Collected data
○ ○ ○ ○ ○ ○ ○

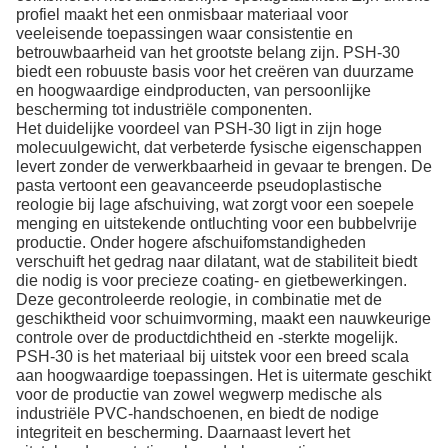
profiel maakt het een onmisbaar materiaal voor
veeleisende toepassingen waar consistentie en
betrouwbaarheid van het grootste belang zijn. PSH-30
biedt een robuuste basis voor het creëren van duurzame
en hoogwaardige eindproducten, van persoonlijke
bescherming tot industriële componenten.
Het duidelijke voordeel van PSH-30 ligt in zijn hoge
molecuulgewicht, dat verbeterde fysische eigenschappen
levert zonder de verwerkbaarheid in gevaar te brengen. De
pasta vertoont een geavanceerde pseudoplastische
reologie bij lage afschuiving, wat zorgt voor een soepele
menging en uitstekende ontluchting voor een bubbelvrije
productie. Onder hogere afschuifomstandigheden
verschuift het gedrag naar dilatant, wat de stabiliteit biedt
die nodig is voor precieze coating- en gietbewerkingen.
Deze gecontroleerde reologie, in combinatie met de
geschiktheid voor schuimvorming, maakt een nauwkeurige
controle over de productdichtheid en -sterkte mogelijk.
PSH-30 is het materiaal bij uitstek voor een breed scala
aan hoogwaardige toepassingen. Het is uitermate geschikt
voor de productie van zowel wegwerp medische als
industriële PVC-handschoenen, en biedt de nodige
integriteit en bescherming. Daarnaast levert het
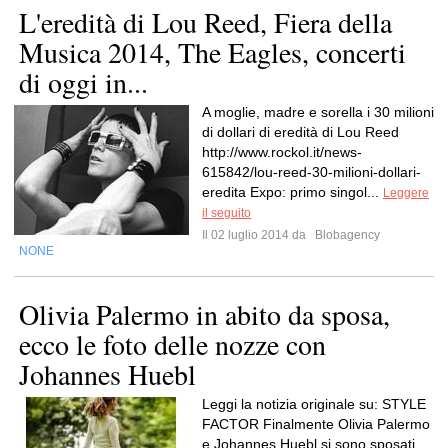
L'eredità di Lou Reed, Fiera della
Musica 2014, The Eagles, concerti
di oggi in...
A moglie, madre e sorella i 30 milioni
di dollari di eredità di Lou Reed
http://www.rockol.it/news-
615842/lou-reed-30-milioni-dollari-
eredita Expo: primo singol...
Leggere
il seguito
Il 02 luglio 2014 da
Blobagency
NONE
Olivia Palermo in abito da sposa,
ecco le foto delle nozze con
Johannes Huebl
Leggi la notizia originale su: STYLE
FACTOR Finalmente Olivia Palermo
e Johannes Huebl si sono sposati.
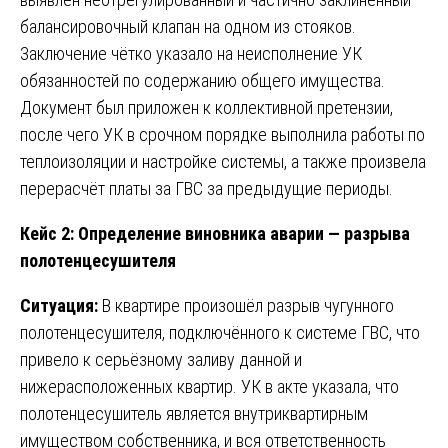
балансировочный клапан на одном из стояков.
Заключение чётко указало на неисполнение УК
обязанностей по содержанию общего имущества.
Документ был приложен к коллективной претензии,
после чего УК в срочном порядке выполнила работы по
теплоизоляции и настройке системы, а также произвела
перерасчёт платы за ГВС за предыдущие периоды.
Кейс 2: Определение виновника аварии — разрыва
полотенцесушителя
Ситуация:
В квартире произошёл разрыв чугунного
полотенцесушителя, подключённого к системе ГВС, что
привело к серьёзному заливу данной и
нижерасположенных квартир. УК в акте указала, что
полотенцесушитель является внутриквартирным
имуществом собственника, и вся ответственность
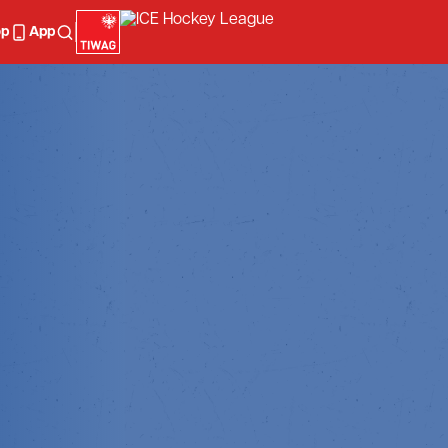
op
App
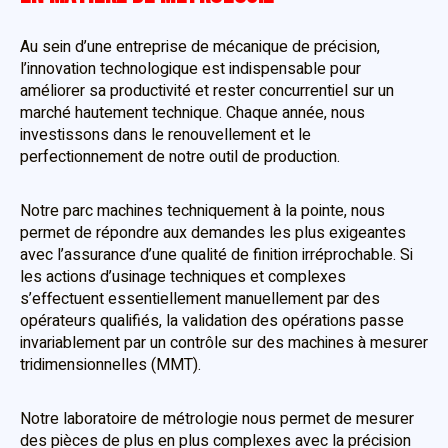
Au sein d’une entreprise de mécanique de précision,
l’innovation technologique est indispensable pour
améliorer sa productivité et rester concurrentiel sur un
marché hautement technique. Chaque année, nous
investissons dans le renouvellement et le
perfectionnement de notre outil de production.
Notre parc machines techniquement à la pointe, nous
permet de répondre aux demandes les plus exigeantes
avec l’assurance d’une qualité de finition irréprochable. Si
les actions d’usinage techniques et complexes
s’effectuent essentiellement manuellement par des
opérateurs qualifiés, la validation des opérations passe
invariablement par un contrôle sur des machines à mesurer
tridimensionnelles (MMT).
Notre laboratoire de métrologie nous permet de mesurer
des pièces de plus en plus complexes avec la précision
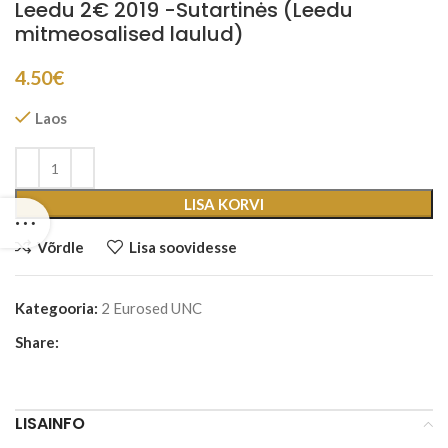
Leedu 2€ 2019 -Sutartinės (Leedu
mitmeosalised laulud)
4.50
€
Laos
LISA KORVI
Võrdle
Lisa soovidesse
Kategooria:
2 Eurosed UNC
Share:
LISAINFO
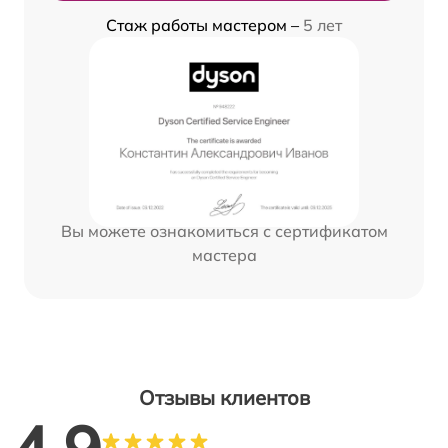
Стаж работы мастером –
5 лет
Вы можете ознакомиться с сертификатом
мастера
Отзывы клиентов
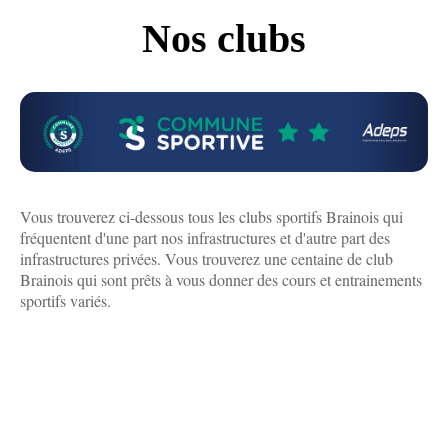
Nos clubs
Vous trouverez ci-dessous tous les clubs sportifs Brainois qui
fréquentent d'une part nos infrastructures et d'autre part des
infrastructures privées. Vous trouverez une centaine de club
Brainois qui sont prêts à vous donner des cours et entrainements
sportifs variés.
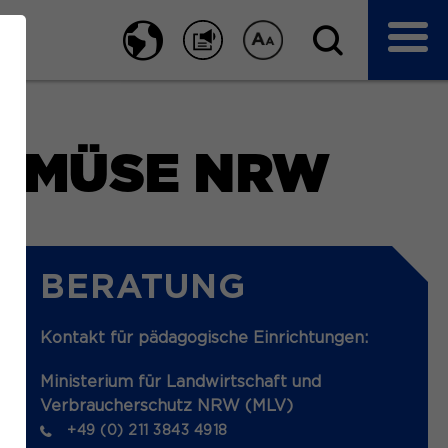
GEMÜSE NRW
BERATUNG
Kontakt für pädagogische Einrichtungen:
Ministerium für Landwirtschaft und
Verbraucherschutz NRW (MLV)
+49 (0) 211 3843 4918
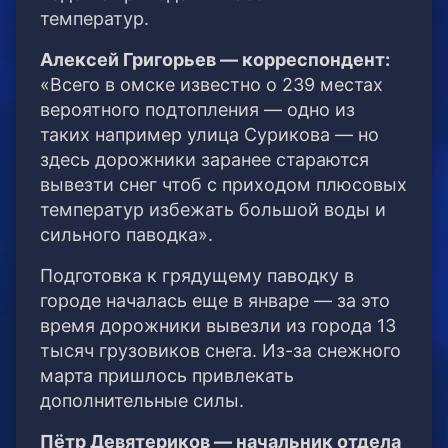
температур.
Алексей Григорьев — корреспондент:
«Всего в омске известно о 239 местах
вероятного подтопления — одно из
таких например улица Сурикова — но
здесь дорожники заранее стараются
вывезти снег чтоб с приходом плюсовых
температур избежать большой воды и
сильного паводка».
Подготовка к грядущему паводку в
городе началась еще в январе — за это
время дорожники вывезли из города 13
тысяч грузовиков снега. Из-за снежного
марта пришлось привлекать
дополнительные силы.
Пётр Девятериков — начальник отдела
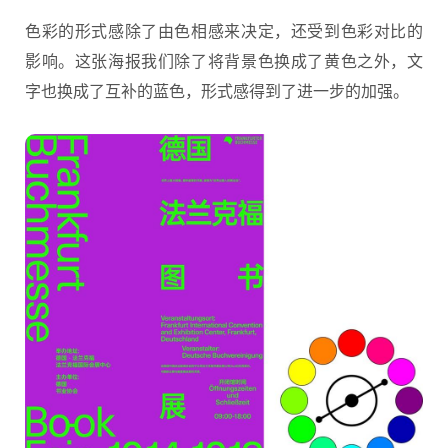
色彩的形式感除了由色相感来决定，还受到色彩对比的
影响。这张海报我们除了将背景色换成了黄色之外，文
字也换成了互补的蓝色，形式感得到了进一步的加强。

○ ○ ○ ○ ○ ○ ○

* What to work on
Repeat the records in full, exactly as they appear, but with the pictures removed.

* Final answer
profiel maakt het een onmisbaar materiaal voor
veeleisende toepassingen waar consistentie en
betrouwbaarheid van het grootste belang zijn. PSH-30
biedt een robuuste basis voor het creëren van duurzame
en hoogwaardige eindproducten, van persoonlijke
bescherming tot industriële componenten.
Het duidelijke voordeel van PSH-30 ligt in zijn hoge
molecuulgewicht, dat verbeterde fysische eigenschappen
levert zonder de verwerkbaarheid in gevaar te brengen. De
pasta vertoont een geavanceerde pseudoplastische
reologie bij lage afschuiving, wat zorgt voor een soepele
menging en uitstekende ontluchting voor een bubbelvrije
productie. Onder hogere afschuifomstandigheden
verschuift het gedrag naar dilatant, wat de stabiliteit biedt
die nodig is voor precieze coating- en gietbewerkingen.
Deze gecontroleerde reologie, in combinatie met de
geschiktheid voor schuimvorming, maakt een nauwkeurige
controle over de productdichtheid en -sterkte mogelijk.
PSH-30 is het materiaal bij uitstek voor een breed scala
aan hoogwaardige toepassingen. Het is uitermate geschikt
voor de productie van zowel wegwerp medische als
industriële PVC-handschoenen, en biedt de nodige
integriteit en bescherming. Daarnaast levert het
L'eredità di Lou Reed, Fiera della
Musica 2014, The Eagles, concerti
di oggi in...
A moglie, madre e sorella i 30 milioni
di dollari di eredità di Lou Reed
http://www.rockol.it/news-
615842/lou-reed-30-milioni-dollari-
eredita Expo: primo singol...
Leggere
il seguito
Il 02 luglio 2014 da
Blobagency
NONE
Olivia Palermo in abito da sposa,
ecco le foto delle nozze con
Johannes Huebl
Leggi la notizia originale su: STYLE
FACTOR Finalmente Olivia Palermo
e Johannes Huebl si sono sposati.
балансировочный клапан на одном из стояков.
Заключение чётко указало на неисполнение УК
обязанностей по содержанию общего имущества.
Документ был приложен к коллективной претензии,
после чего УК в срочном порядке выполнила работы по
теплоизоляции и настройке системы, а также произвела
перерасчёт платы за ГВС за предыдущие периоды.
Кейс 2: Определение виновника аварии — разрыва
полотенцесушителя
Ситуация:
В квартире произошёл разрыв чугунного
полотенцесушителя, подключённого к системе ГВС, что
привело к серьёзному заливу данной и
нижерасположенных квартир. УК в акте указала, что
полотенцесушитель является внутриквартирным
имуществом собственника, и вся ответственность
op
App
Au sein d’une entreprise de mécanique de précision,
l’innovation technologique est indispensable pour
améliorer sa productivité et rester concurrentiel sur un
marché hautement technique. Chaque année, nous
investissons dans le renouvellement et le
perfectionnement de notre outil de production.
Notre parc machines techniquement à la pointe, nous
permet de répondre aux demandes les plus exigeantes
avec l’assurance d’une qualité de finition irréprochable. Si
les actions d’usinage techniques et complexes
s’effectuent essentiellement manuellement par des
opérateurs qualifiés, la validation des opérations passe
invariablement par un contrôle sur des machines à mesurer
tridimensionnelles (MMT).
Notre laboratoire de métrologie nous permet de mesurer
des pièces de plus en plus complexes avec la précision
Leedu 2€ 2019 -Sutartinės (Leedu
mitmeosalised laulud)
4.50
€
Laos
LISA KORVI
Võrdle
Lisa soovidesse
Kategooria:
2 Eurosed UNC
Share:
LISAINFO
Стаж работы мастером –
5 лет
Вы можете ознакомиться с сертификатом
мастера
Отзывы клиентов
Nos clubs
Vous trouverez ci-dessous tous les clubs sportifs Brainois qui
fréquentent d'une part nos infrastructures et d'autre part des
infrastructures privées. Vous trouverez une centaine de club
Brainois qui sont prêts à vous donner des cours et entrainements
sportifs variés.
GEMÜSE NRW
BERATUNG
Kontakt für pädagogische Einrichtungen:
Ministerium für Landwirtschaft und
Verbraucherschutz NRW (MLV)
+49 (0) 211 3843 4918
температур.
Алексей Григорьев — корреспондент:
«Всего в омске известно о 239 местах
вероятного подтопления — одно из
таких например улица Сурикова — но
здесь дорожники заранее стараются
вывезти снег чтоб с приходом плюсовых
температур избежать большой воды и
сильного паводка».
Подготовка к грядущему паводку в
городе началась еще в январе — за это
время дорожники вывезли из города 13
тысяч грузовиков снега. Из-за снежного
марта пришлось привлекать
дополнительные силы.
Пётр Девятериков — начальник отдела
色彩的形式感除了由色相感来决定，还受到色彩对比的
影响。这张海报我们除了将背景色换成了黄色之外，文
字也换成了互补的蓝色，形式感得到了进一步的加强。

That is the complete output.